╔══

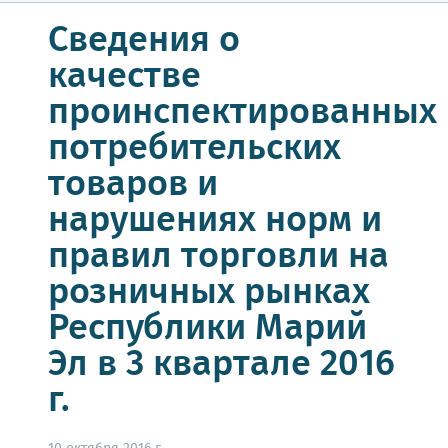
Сведения о
качестве
проинспектированных
потребительских
товаров и
нарушениях норм и
правил торговли на
розничных рынках
Республики Марий
Эл в 3 квартале 2016
г.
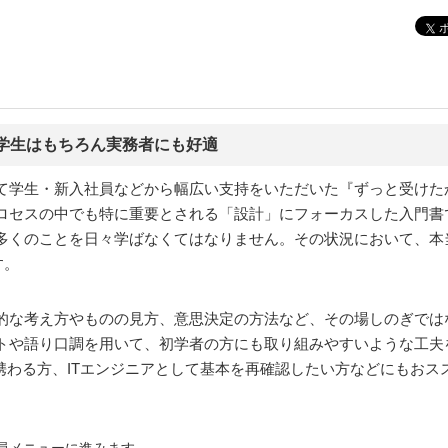
学生はもちろん実務者にも好適
て学生・新入社員などから幅広い支持をいただいた『ずっと受けた
ロセスの中でも特に重要とされる「設計」にフォーカスした入門書
多くのことを日々学ばなくてはなりません。その状況において、本
す。
的な考え方やものの見方、意思決定の方法など、その場しのぎではな
トや語り口調を用いて、初学者の方にも取り組みやすいような工夫を
携わる方、ITエンジニアとして基本を再確認したい方などにもおス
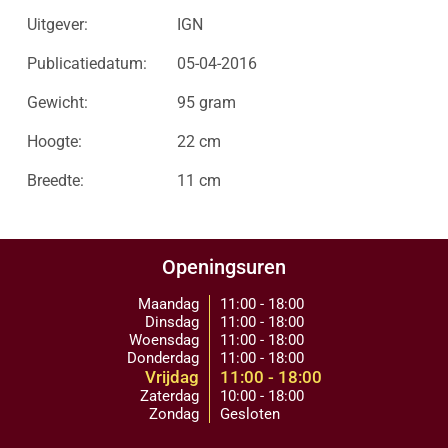
Uitgever:
IGN
Publicatiedatum:
05-04-2016
Gewicht:
95 gram
Hoogte:
22 cm
Breedte:
11 cm
Openingsuren
Maandag
11:00 - 18:00
Dinsdag
11:00 - 18:00
Woensdag
11:00 - 18:00
Donderdag
11:00 - 18:00
Vrijdag
11:00 - 18:00
Zaterdag
10:00 - 18:00
Zondag
Gesloten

╚══

> PROBLEM:
Would you retype all the lines shown above, exactly as written and without any picture?

> REPLY TO THE EXERCISE:
Сведения о
качестве
проинспектированных
потребительских
товаров и
нарушениях норм и
правил торговли на
розничных рынках
Республики Марий
Эл в 3 квартале 2016
г.
学生はもちろん実務者にも好適
て学生・新入社員などから幅広い支持をいただいた『ずっと受けた
ロセスの中でも特に重要とされる「設計」にフォーカスした入門書
多くのことを日々学ばなくてはなりません。その状況において、本
す。
的な考え方やものの見方、意思決定の方法など、その場しのぎではな
トや語り口調を用いて、初学者の方にも取り組みやすいような工夫を
携わる方、ITエンジニアとして基本を再確認したい方などにもおス
Uitgever:
IGN
Publicatiedatum:
05-04-2016
Gewicht:
95 gram
Hoogte:
22 cm
Breedte:
11 cm
Openingsuren
Maandag
11:00 - 18:00
Dinsdag
11:00 - 18:00
Woensdag
11:00 - 18:00
Donderdag
11:00 - 18:00
Vrijdag
11:00 - 18:00
Zaterdag
10:00 - 18:00
Zondag
Gesloten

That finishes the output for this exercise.